START Raw data

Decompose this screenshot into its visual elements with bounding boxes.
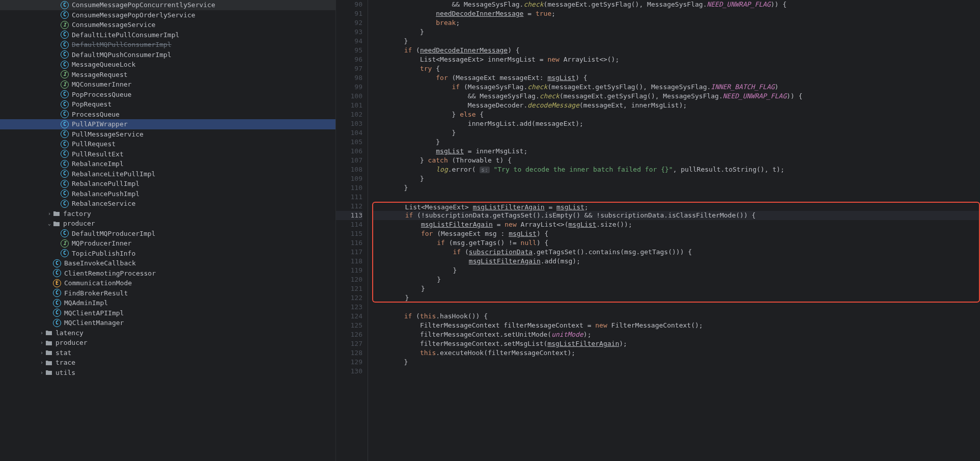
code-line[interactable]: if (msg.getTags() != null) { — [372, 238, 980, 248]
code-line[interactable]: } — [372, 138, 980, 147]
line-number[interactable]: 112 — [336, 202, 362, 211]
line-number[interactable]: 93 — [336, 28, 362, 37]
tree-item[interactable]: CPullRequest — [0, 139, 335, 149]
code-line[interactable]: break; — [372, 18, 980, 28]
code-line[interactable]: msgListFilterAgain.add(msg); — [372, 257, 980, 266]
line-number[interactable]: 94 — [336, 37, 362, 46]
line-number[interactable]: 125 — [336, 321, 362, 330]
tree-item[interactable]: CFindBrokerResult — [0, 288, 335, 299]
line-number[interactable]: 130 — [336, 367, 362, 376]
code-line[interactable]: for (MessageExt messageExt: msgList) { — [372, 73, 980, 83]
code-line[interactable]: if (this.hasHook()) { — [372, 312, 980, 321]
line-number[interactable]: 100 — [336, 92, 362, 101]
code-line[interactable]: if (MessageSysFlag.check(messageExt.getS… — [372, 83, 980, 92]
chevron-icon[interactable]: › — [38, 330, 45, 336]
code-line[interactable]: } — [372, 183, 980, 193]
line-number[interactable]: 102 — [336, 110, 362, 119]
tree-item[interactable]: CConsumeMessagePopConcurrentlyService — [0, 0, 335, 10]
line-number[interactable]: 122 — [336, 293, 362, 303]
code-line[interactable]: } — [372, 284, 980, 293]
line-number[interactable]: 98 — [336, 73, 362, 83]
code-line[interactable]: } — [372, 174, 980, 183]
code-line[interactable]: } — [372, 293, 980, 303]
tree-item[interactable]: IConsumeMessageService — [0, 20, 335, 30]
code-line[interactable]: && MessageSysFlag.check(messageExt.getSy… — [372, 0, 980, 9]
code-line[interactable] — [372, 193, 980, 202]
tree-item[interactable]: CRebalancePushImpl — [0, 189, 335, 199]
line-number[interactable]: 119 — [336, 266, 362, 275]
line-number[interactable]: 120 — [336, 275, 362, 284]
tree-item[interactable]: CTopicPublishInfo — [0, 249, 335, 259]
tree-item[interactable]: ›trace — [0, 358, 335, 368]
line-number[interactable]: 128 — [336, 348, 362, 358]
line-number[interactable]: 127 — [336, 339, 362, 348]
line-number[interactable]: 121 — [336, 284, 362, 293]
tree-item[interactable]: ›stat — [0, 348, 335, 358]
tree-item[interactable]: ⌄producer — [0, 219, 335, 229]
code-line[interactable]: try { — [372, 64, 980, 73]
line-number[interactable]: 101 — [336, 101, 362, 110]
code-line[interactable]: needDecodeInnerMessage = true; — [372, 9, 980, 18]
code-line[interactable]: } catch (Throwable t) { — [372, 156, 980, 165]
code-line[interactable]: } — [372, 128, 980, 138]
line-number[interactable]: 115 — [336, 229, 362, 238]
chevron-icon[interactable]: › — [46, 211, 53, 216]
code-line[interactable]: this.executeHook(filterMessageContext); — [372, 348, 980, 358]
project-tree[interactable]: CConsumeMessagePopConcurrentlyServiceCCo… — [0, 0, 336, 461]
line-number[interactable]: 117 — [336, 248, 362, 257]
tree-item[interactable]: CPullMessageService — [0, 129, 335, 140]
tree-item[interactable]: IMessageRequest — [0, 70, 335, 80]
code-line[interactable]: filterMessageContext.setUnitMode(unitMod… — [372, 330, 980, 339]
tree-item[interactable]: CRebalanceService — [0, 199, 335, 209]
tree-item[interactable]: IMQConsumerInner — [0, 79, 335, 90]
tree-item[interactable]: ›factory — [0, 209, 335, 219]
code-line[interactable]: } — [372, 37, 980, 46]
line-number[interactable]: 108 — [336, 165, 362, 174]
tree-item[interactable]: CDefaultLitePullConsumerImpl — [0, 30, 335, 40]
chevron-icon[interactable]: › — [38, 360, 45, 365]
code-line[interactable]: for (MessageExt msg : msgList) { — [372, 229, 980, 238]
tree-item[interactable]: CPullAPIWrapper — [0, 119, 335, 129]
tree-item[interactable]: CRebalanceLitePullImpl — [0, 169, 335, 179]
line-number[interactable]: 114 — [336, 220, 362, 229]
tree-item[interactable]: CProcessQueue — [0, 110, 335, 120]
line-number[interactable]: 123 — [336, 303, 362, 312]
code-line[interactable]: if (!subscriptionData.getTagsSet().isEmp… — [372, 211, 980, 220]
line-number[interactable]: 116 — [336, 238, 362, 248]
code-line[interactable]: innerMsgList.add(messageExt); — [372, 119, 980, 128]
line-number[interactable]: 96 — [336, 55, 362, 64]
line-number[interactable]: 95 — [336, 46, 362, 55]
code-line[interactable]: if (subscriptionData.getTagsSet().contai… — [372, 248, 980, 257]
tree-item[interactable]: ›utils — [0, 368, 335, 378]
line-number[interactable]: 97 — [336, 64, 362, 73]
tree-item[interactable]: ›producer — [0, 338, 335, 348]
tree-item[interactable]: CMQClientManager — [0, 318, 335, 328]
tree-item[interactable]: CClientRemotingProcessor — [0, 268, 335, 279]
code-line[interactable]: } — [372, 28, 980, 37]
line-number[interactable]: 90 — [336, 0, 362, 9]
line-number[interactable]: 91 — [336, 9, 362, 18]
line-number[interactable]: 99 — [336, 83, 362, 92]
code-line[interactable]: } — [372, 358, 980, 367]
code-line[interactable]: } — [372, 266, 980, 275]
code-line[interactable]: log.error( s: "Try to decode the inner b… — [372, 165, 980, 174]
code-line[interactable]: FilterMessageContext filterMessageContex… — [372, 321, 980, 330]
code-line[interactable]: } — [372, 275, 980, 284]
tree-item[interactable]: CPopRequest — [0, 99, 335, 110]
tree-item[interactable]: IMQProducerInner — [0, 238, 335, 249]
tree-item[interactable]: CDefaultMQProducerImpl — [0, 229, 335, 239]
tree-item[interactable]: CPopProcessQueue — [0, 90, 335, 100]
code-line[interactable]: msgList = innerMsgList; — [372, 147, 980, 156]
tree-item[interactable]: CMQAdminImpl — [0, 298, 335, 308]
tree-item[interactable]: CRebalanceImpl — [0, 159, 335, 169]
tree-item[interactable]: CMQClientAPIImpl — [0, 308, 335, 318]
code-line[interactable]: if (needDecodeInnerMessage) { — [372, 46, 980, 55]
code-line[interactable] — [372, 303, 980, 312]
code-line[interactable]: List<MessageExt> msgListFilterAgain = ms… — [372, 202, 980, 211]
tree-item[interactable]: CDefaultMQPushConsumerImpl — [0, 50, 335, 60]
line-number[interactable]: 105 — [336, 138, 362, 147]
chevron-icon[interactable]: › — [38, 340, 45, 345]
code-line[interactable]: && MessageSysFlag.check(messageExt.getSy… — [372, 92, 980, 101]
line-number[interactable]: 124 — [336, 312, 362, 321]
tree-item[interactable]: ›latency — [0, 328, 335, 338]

END Raw data

The problem :: Return the listing above in full and unaltered. Keep the pictures out.

Response ::
Decompose this screenshot into its visual elements with bounding boxes.
code-line[interactable]: if (msg.getTags() != null) { — [372, 238, 980, 248]
code-line[interactable]: } — [372, 138, 980, 147]
line-number[interactable]: 112 — [336, 202, 362, 211]
line-number[interactable]: 93 — [336, 28, 362, 37]
tree-item[interactable]: CPullRequest — [0, 139, 335, 149]
code-line[interactable]: break; — [372, 18, 980, 28]
code-line[interactable]: msgListFilterAgain.add(msg); — [372, 257, 980, 266]
line-number[interactable]: 94 — [336, 37, 362, 46]
line-number[interactable]: 125 — [336, 321, 362, 330]
tree-item[interactable]: CFindBrokerResult — [0, 288, 335, 299]
line-number[interactable]: 130 — [336, 367, 362, 376]
code-line[interactable]: for (MessageExt messageExt: msgList) { — [372, 73, 980, 83]
code-line[interactable]: if (this.hasHook()) { — [372, 312, 980, 321]
line-number[interactable]: 100 — [336, 92, 362, 101]
code-line[interactable]: if (MessageSysFlag.check(messageExt.getS… — [372, 83, 980, 92]
chevron-icon[interactable]: › — [38, 330, 45, 336]
code-line[interactable]: } — [372, 183, 980, 193]
line-number[interactable]: 102 — [336, 110, 362, 119]
tree-item[interactable]: CConsumeMessagePopConcurrentlyService — [0, 0, 335, 10]
line-number[interactable]: 122 — [336, 293, 362, 303]
code-line[interactable]: } — [372, 284, 980, 293]
line-number[interactable]: 98 — [336, 73, 362, 83]
code-line[interactable]: } — [372, 174, 980, 183]
code-line[interactable]: } — [372, 293, 980, 303]
tree-item[interactable]: IConsumeMessageService — [0, 20, 335, 30]
code-line[interactable]: && MessageSysFlag.check(messageExt.getSy… — [372, 0, 980, 9]
code-line[interactable] — [372, 193, 980, 202]
tree-item[interactable]: CRebalancePushImpl — [0, 189, 335, 199]
line-number[interactable]: 119 — [336, 266, 362, 275]
line-number[interactable]: 120 — [336, 275, 362, 284]
tree-item[interactable]: CTopicPublishInfo — [0, 249, 335, 259]
tree-item[interactable]: ›trace — [0, 358, 335, 368]
line-number[interactable]: 128 — [336, 348, 362, 358]
line-number[interactable]: 127 — [336, 339, 362, 348]
line-number[interactable]: 121 — [336, 284, 362, 293]
tree-item[interactable]: ›stat — [0, 348, 335, 358]
tree-item[interactable]: ⌄producer — [0, 219, 335, 229]
code-line[interactable]: try { — [372, 64, 980, 73]
line-number[interactable]: 101 — [336, 101, 362, 110]
code-line[interactable]: needDecodeInnerMessage = true; — [372, 9, 980, 18]
code-line[interactable]: } catch (Throwable t) { — [372, 156, 980, 165]
code-line[interactable]: } — [372, 128, 980, 138]
line-number[interactable]: 115 — [336, 229, 362, 238]
chevron-icon[interactable]: › — [46, 211, 53, 216]
code-line[interactable]: this.executeHook(filterMessageContext); — [372, 348, 980, 358]
project-tree[interactable]: CConsumeMessagePopConcurrentlyServiceCCo… — [0, 0, 336, 461]
line-number[interactable]: 117 — [336, 248, 362, 257]
tree-item[interactable]: CPullMessageService — [0, 129, 335, 140]
tree-item[interactable]: IMessageRequest — [0, 70, 335, 80]
code-line[interactable]: filterMessageContext.setUnitMode(unitMod… — [372, 330, 980, 339]
tree-item[interactable]: CRebalanceService — [0, 199, 335, 209]
tree-item[interactable]: IMQConsumerInner — [0, 79, 335, 90]
tree-item[interactable]: ›factory — [0, 209, 335, 219]
code-line[interactable]: } — [372, 37, 980, 46]
line-number[interactable]: 108 — [336, 165, 362, 174]
tree-item[interactable]: CDefaultLitePullConsumerImpl — [0, 30, 335, 40]
chevron-icon[interactable]: › — [38, 360, 45, 365]
code-line[interactable]: for (MessageExt msg : msgList) { — [372, 229, 980, 238]
tree-item[interactable]: CPullAPIWrapper — [0, 119, 335, 129]
tree-item[interactable]: CRebalanceLitePullImpl — [0, 169, 335, 179]
line-number[interactable]: 114 — [336, 220, 362, 229]
tree-item[interactable]: CProcessQueue — [0, 110, 335, 120]
line-number[interactable]: 123 — [336, 303, 362, 312]
code-line[interactable]: if (!subscriptionData.getTagsSet().isEmp… — [372, 211, 980, 220]
line-number[interactable]: 116 — [336, 238, 362, 248]
code-line[interactable]: innerMsgList.add(messageExt); — [372, 119, 980, 128]
line-number[interactable]: 96 — [336, 55, 362, 64]
line-number[interactable]: 95 — [336, 46, 362, 55]
code-line[interactable]: if (subscriptionData.getTagsSet().contai… — [372, 248, 980, 257]
tree-item[interactable]: ›utils — [0, 368, 335, 378]
line-number[interactable]: 97 — [336, 64, 362, 73]
tree-item[interactable]: ›producer — [0, 338, 335, 348]
tree-item[interactable]: CMQClientManager — [0, 318, 335, 328]
tree-item[interactable]: CClientRemotingProcessor — [0, 268, 335, 279]
code-line[interactable]: } — [372, 28, 980, 37]
line-number[interactable]: 90 — [336, 0, 362, 9]
line-number[interactable]: 91 — [336, 9, 362, 18]
line-number[interactable]: 99 — [336, 83, 362, 92]
code-line[interactable]: } — [372, 358, 980, 367]
code-line[interactable]: } — [372, 266, 980, 275]
code-line[interactable]: log.error( s: "Try to decode the inner b… — [372, 165, 980, 174]
code-line[interactable]: FilterMessageContext filterMessageContex… — [372, 321, 980, 330]
code-line[interactable]: } — [372, 275, 980, 284]
tree-item[interactable]: CPopRequest — [0, 99, 335, 110]
tree-item[interactable]: IMQProducerInner — [0, 238, 335, 249]
tree-item[interactable]: CDefaultMQProducerImpl — [0, 229, 335, 239]
tree-item[interactable]: CPopProcessQueue — [0, 90, 335, 100]
code-line[interactable]: msgList = innerMsgList; — [372, 147, 980, 156]
tree-item[interactable]: CMQAdminImpl — [0, 298, 335, 308]
tree-item[interactable]: CRebalanceImpl — [0, 159, 335, 169]
tree-item[interactable]: CMQClientAPIImpl — [0, 308, 335, 318]
code-line[interactable]: if (needDecodeInnerMessage) { — [372, 46, 980, 55]
code-line[interactable] — [372, 303, 980, 312]
code-line[interactable]: List<MessageExt> msgListFilterAgain = ms… — [372, 202, 980, 211]
tree-item[interactable]: CDefaultMQPushConsumerImpl — [0, 50, 335, 60]
line-number[interactable]: 105 — [336, 138, 362, 147]
chevron-icon[interactable]: › — [38, 340, 45, 345]
code-line[interactable]: && MessageSysFlag.check(messageExt.getSy… — [372, 92, 980, 101]
line-number[interactable]: 124 — [336, 312, 362, 321]
tree-item[interactable]: ›latency — [0, 328, 335, 338]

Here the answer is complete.